Postby vinasp » Mon Feb 15, 2010 8:41 pm

Hi Tiltbillings,

Vincent: Here's how I see things: 1. The 'Three Characteristics' are a later teaching - not found in the nikayas.
Tilt: Found in the Nikayas: [ quotes various passages]

My reply: Points 1, 2 and 3 were merely opinions to stimulate discussion. My main argument was point 4.
I was not claiming that there are no passages which speak about 'impermanance', 'suffering' and ' not-self'. Indeed they are frequently found. What I meant was:
a) They are not called 'the three marks' in the five nikayas.
b) If 'the three marks' is just a later name for such passages, then I have no objection.
c) If there is some later doctrine associated with the three marks, then it could differ from what is said in the nikayas [ I do not know if there is such a doctrine].

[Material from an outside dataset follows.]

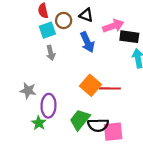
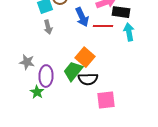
red line: (110, 88) -> (103, 26), moved
green trapezoid: (80, 120) -> (73, 71), moved
black semicircle: (98, 125) -> (88, 79), moved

Dhammapada 277, 278 and 279.
This is a book in verse, and the language is not precise. The Buddha was not a philosopher - he was not making propositional statements about reality. He was teaching, and his teachings are 'strategic'. These verses show how an unenlightened person should view things in order to become enlightened. It is not how they will see things after they are enlightened. I submit that 'wisdom' is the same as 'right view' and that 'seeing with wisdom' is equivalent to the 'regarding' of one who has right view.

It is impossible, O monks, and it cannot be that a person possessed of right view should regard any formation as permanent." But it is possible for an uninstructed worldling to regard a formation as permanent. (I, xv, 1-3) 37-8 Numerical Discourses of the Buddha Nynaponika and Bodhi.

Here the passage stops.